RECORDS FOR THE EXERCISE ::
──────────

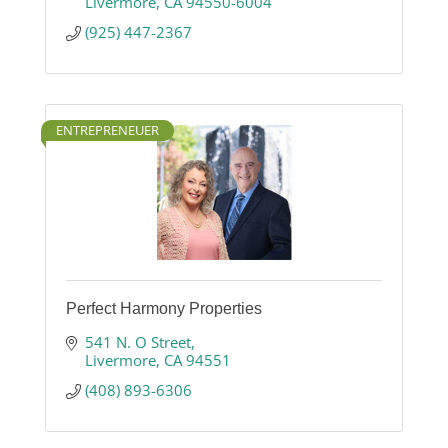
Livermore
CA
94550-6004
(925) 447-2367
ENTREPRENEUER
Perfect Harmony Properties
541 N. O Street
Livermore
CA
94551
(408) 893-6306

──────────

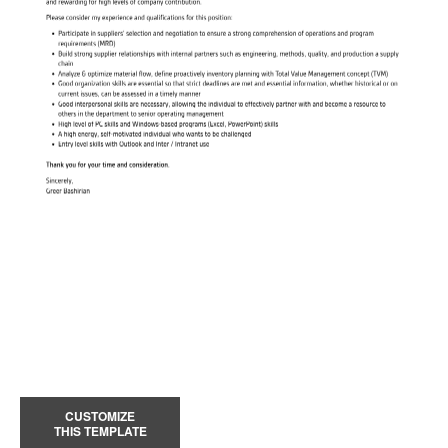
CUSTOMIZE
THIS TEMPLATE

──────────

WORK ITEM :: From the line holding "Perfect Harmony Properties" to the line holding "(408) 893-6306", inclusive, restate each line above exactly as written.

RESPONSE TO THE TASK ::
Perfect Harmony Properties
541 N. O Street
Livermore
CA
94551
(408) 893-6306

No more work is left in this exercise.